- Action item:
Beginning with the first line and ending with the one containing "доступной цене. Однако, владельцы", copy the lines of the listing below exactly; omit everything else.

====================

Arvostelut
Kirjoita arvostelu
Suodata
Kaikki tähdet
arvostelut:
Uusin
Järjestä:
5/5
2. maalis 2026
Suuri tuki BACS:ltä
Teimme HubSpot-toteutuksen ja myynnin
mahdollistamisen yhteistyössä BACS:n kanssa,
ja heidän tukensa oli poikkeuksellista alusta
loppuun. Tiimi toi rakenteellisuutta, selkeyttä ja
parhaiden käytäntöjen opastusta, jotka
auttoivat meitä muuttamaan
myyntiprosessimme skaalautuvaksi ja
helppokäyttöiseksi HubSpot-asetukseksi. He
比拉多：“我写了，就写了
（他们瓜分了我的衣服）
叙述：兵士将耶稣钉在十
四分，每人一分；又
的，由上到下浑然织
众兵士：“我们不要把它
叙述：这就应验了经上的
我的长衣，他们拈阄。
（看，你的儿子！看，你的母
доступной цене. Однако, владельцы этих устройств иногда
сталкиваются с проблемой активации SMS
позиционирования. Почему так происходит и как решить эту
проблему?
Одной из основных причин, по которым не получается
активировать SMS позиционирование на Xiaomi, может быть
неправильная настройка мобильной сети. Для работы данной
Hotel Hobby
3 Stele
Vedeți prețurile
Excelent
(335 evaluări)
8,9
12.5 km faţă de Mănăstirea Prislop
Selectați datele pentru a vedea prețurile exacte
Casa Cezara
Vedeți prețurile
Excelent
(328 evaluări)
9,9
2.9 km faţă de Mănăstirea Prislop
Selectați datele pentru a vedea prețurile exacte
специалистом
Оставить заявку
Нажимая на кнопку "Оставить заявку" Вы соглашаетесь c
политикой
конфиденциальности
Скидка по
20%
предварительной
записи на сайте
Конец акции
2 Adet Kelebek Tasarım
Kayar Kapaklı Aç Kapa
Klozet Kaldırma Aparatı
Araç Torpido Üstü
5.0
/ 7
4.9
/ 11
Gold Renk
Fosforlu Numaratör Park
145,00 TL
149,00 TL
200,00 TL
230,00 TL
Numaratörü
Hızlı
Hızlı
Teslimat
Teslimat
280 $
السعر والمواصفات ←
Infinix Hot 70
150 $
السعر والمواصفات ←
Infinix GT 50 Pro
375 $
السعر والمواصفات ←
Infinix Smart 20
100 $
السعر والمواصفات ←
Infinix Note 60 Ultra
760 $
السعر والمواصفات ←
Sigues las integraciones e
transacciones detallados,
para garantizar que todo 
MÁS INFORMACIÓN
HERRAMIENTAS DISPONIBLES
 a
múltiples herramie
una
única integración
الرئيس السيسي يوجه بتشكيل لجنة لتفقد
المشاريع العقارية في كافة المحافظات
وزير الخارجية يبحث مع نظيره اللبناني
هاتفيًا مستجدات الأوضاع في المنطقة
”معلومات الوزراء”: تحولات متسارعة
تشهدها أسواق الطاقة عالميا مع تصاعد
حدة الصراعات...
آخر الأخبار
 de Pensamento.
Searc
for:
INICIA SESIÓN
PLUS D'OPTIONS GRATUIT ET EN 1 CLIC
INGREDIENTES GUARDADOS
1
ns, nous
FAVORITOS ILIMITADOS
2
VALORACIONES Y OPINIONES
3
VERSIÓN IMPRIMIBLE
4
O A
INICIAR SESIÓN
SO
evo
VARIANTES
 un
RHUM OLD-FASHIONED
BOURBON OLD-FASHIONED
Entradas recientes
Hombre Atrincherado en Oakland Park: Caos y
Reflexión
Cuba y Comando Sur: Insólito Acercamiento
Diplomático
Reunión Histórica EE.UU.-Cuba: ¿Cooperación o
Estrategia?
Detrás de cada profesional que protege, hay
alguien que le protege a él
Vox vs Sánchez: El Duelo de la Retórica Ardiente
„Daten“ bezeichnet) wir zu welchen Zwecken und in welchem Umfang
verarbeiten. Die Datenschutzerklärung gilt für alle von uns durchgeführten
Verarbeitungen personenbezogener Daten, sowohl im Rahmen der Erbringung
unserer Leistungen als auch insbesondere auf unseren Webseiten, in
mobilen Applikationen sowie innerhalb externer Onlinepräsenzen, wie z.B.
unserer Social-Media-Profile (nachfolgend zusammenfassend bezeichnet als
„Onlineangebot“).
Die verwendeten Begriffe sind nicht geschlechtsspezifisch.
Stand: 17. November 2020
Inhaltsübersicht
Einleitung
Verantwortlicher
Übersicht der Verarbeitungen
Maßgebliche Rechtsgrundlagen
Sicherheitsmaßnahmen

====================

- Task response:
Arvostelut
Kirjoita arvostelu
Suodata
Kaikki tähdet
arvostelut:
Uusin
Järjestä:
5/5
2. maalis 2026
Suuri tuki BACS:ltä
Teimme HubSpot-toteutuksen ja myynnin
mahdollistamisen yhteistyössä BACS:n kanssa,
ja heidän tukensa oli poikkeuksellista alusta
loppuun. Tiimi toi rakenteellisuutta, selkeyttä ja
parhaiden käytäntöjen opastusta, jotka
auttoivat meitä muuttamaan
myyntiprosessimme skaalautuvaksi ja
helppokäyttöiseksi HubSpot-asetukseksi. He
比拉多：“我写了，就写了
（他们瓜分了我的衣服）
叙述：兵士将耶稣钉在十
四分，每人一分；又
的，由上到下浑然织
众兵士：“我们不要把它
叙述：这就应验了经上的
我的长衣，他们拈阄。
（看，你的儿子！看，你的母
доступной цене. Однако, владельцы этих устройств иногда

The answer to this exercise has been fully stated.